Un match maîtrisé… puis totalement perdu
Pendant plus de 80 minutes, l’OM a pourtant livré une prestation sérieuse. Les Marseillais ont rapidement pris l’avantage grâce à un penalty transformé par Mason Greenwood dès la 18e minute, avant de faire le break au retour des vestiaires par Pierre-Emerick Aubameyang (54e). Solide collectivement, dominateur dans le jeu et peu inquiété, le club phocéen semblait alors se diriger vers un succès sans histoire.
Mais le scénario a brutalement basculé dans le dernier quart d’heure. En difficulté physiquement et mentalement, l’Olympique de Marseille a reculé, perdu le contrôle et fini par céder à deux reprises après la 82e minute. Un effondrement tardif qui a privé l’OM de trois points précieux et laissé un sentiment d’inachevé très fort.
De Zerbi : “Je suis prêt à aller à la guerre”
En conférence de presse, Roberto De Zerbi n’a pas cherché à masquer sa frustration. « Je vois la situation assez mal… c’est difficile à expliquer. Je suis là parce qu’il le faut. On a dominé pendant 80 minutes. La lumière s’est éteinte dans les 10 dernières. Il faut qu’on ait davantage faim, et qu’on soit capables de jouer pendant 100 minutes », a déclaré l’entraîneur marseillais.

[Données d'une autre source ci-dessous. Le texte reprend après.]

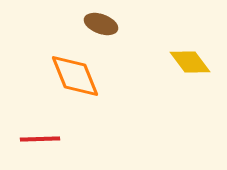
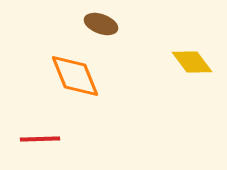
yellow diamond: moved 2 px right
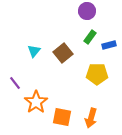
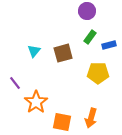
brown square: rotated 24 degrees clockwise
yellow pentagon: moved 1 px right, 1 px up
orange square: moved 5 px down
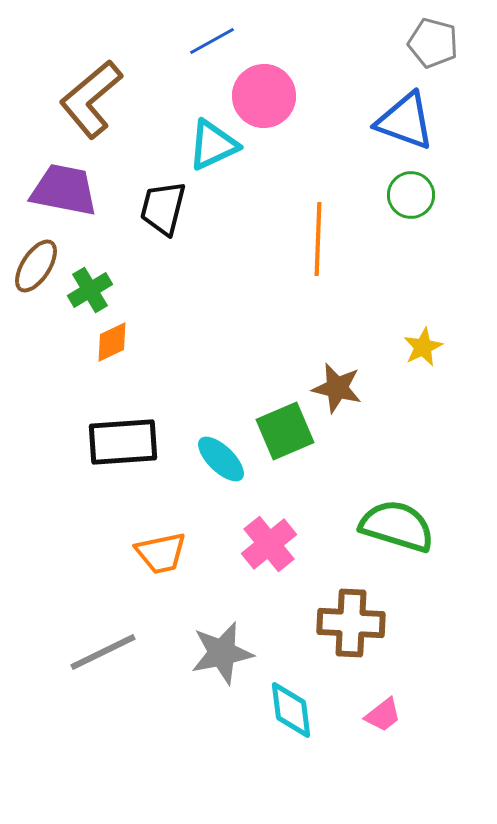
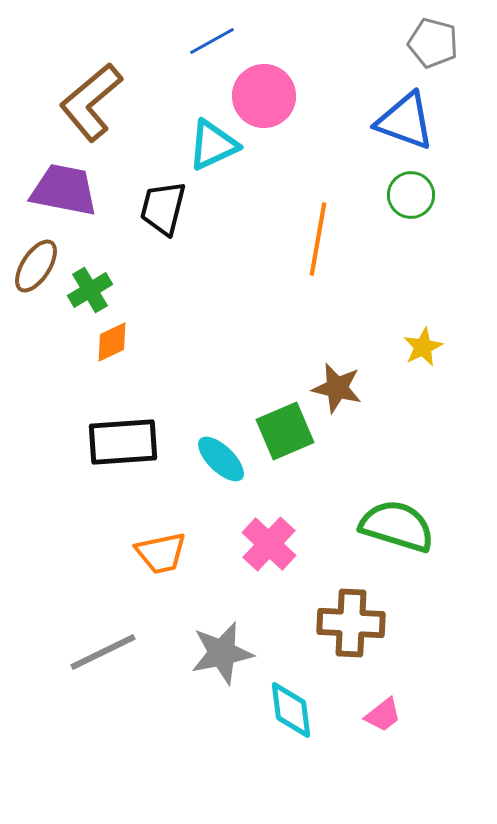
brown L-shape: moved 3 px down
orange line: rotated 8 degrees clockwise
pink cross: rotated 8 degrees counterclockwise
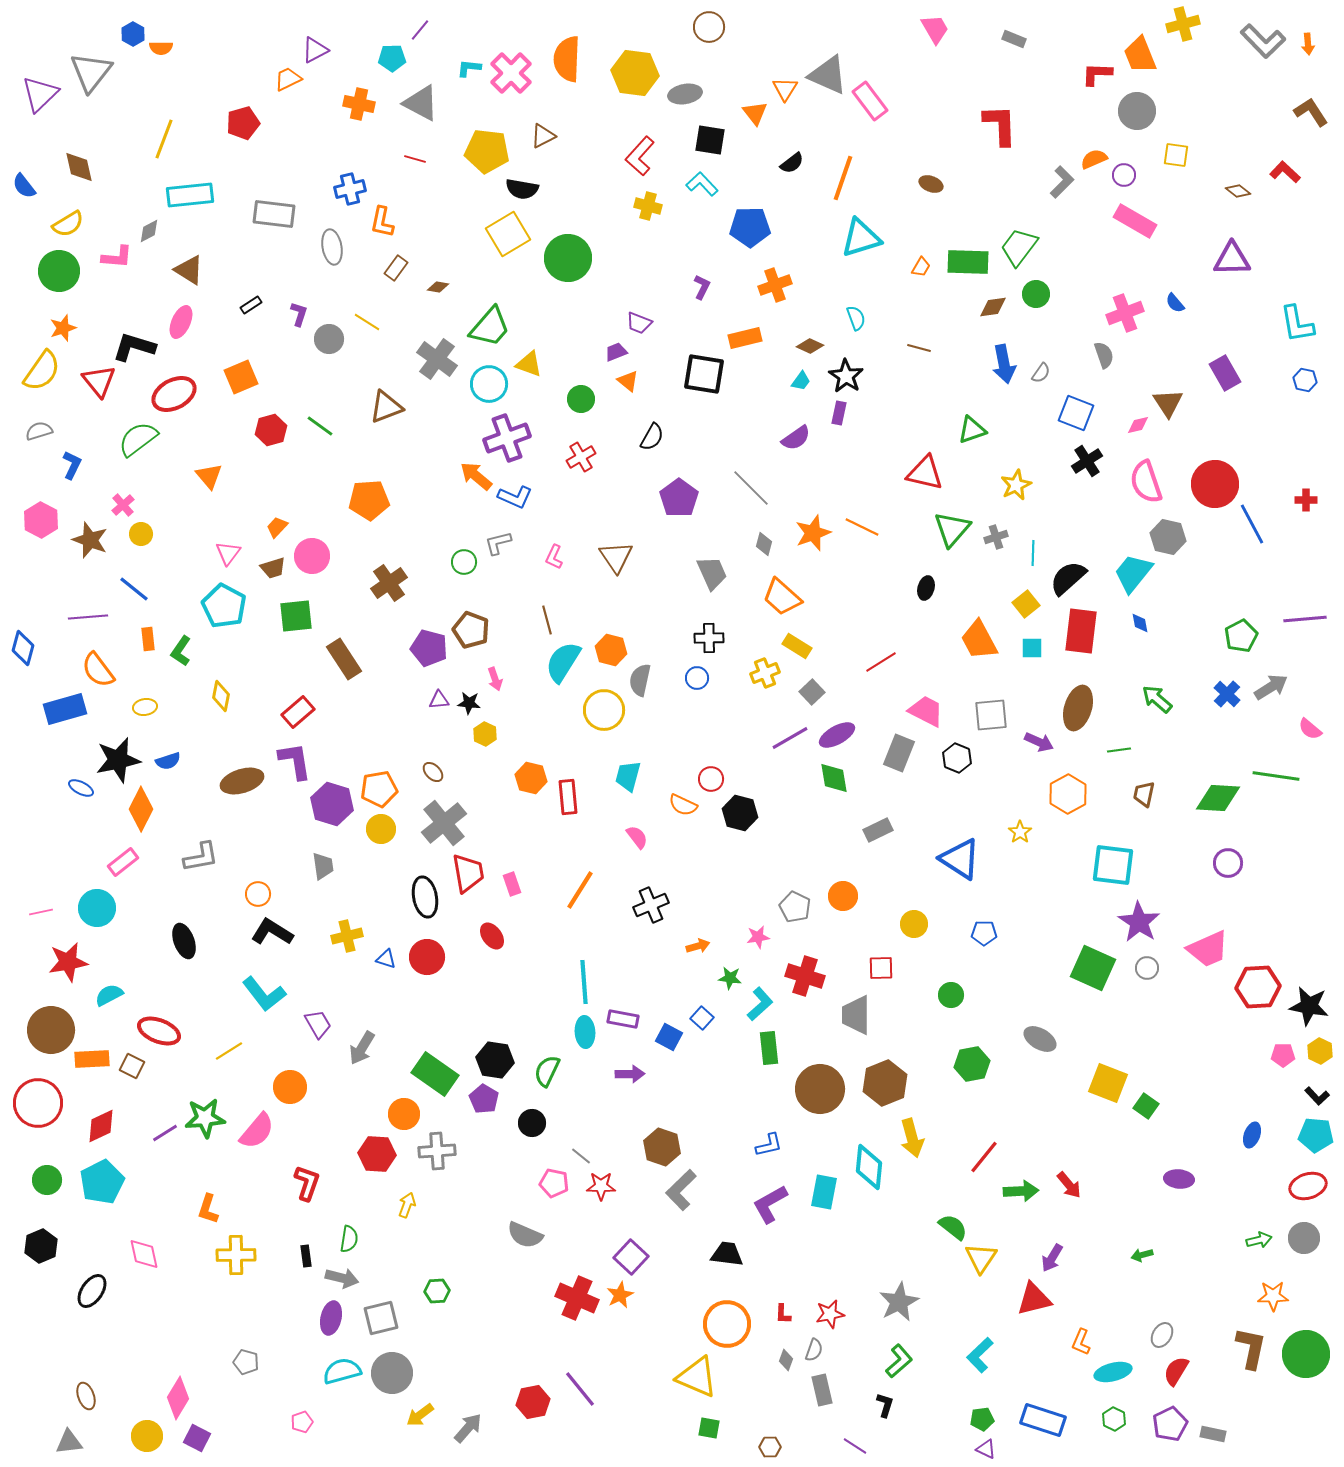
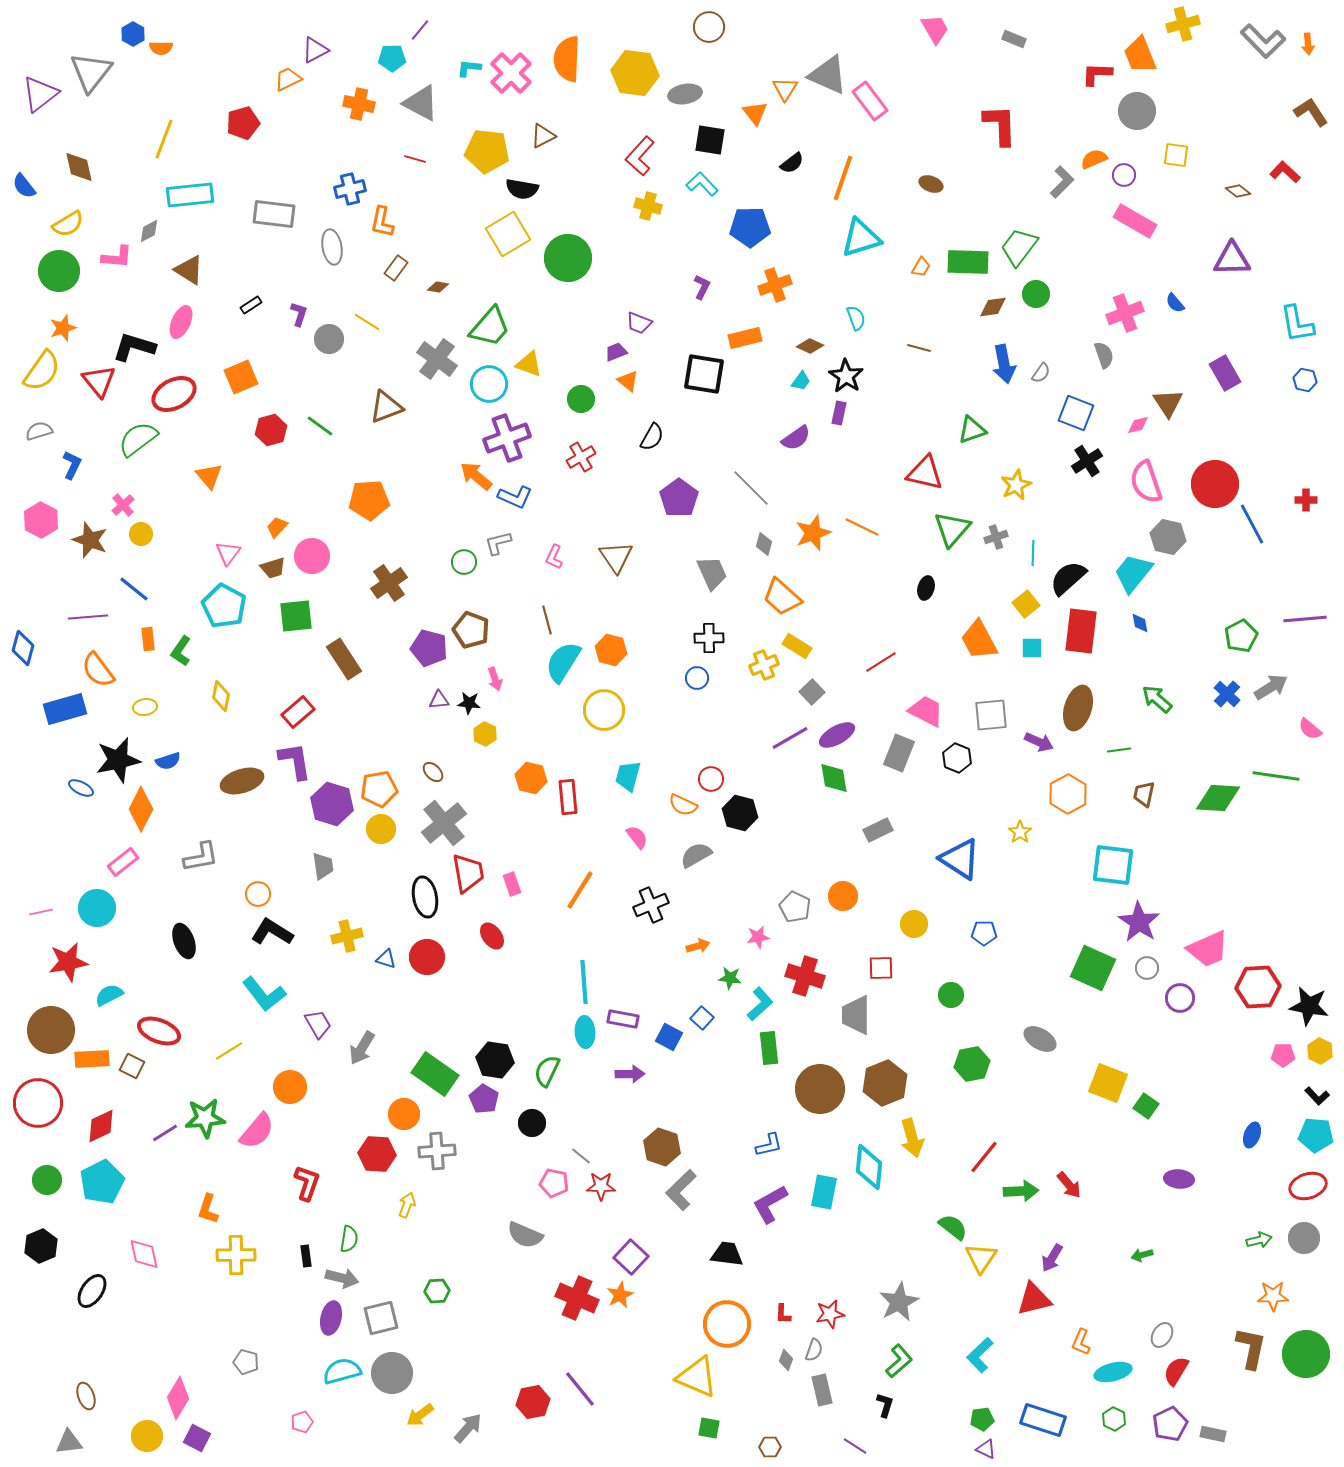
purple triangle at (40, 94): rotated 6 degrees clockwise
yellow cross at (765, 673): moved 1 px left, 8 px up
gray semicircle at (640, 680): moved 56 px right, 175 px down; rotated 48 degrees clockwise
purple circle at (1228, 863): moved 48 px left, 135 px down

Malgré la déception, le technicien italien a tenu à afficher sa détermination intacte. « Ne vous préoccupez pas de moi. Je suis prêt à aller à la guerre. Je suis habitué à lutter tout le temps. Mais je suis énervé, je sais qu’on peut mieux faire. Je suis prêt à jouer le match contre Rennes dans 10 minutes s’il le faut », a-t-il ajouté.
Ce nouveau match nul face au Paris FC confirme les difficultés actuelles de l’OM à gérer ses fins de rencontre. Un constat partagé par Roberto De Zerbi, qui attend désormais une réaction immédiate de son groupe dans un calendrier de Ligue 1 toujours plus exigeant.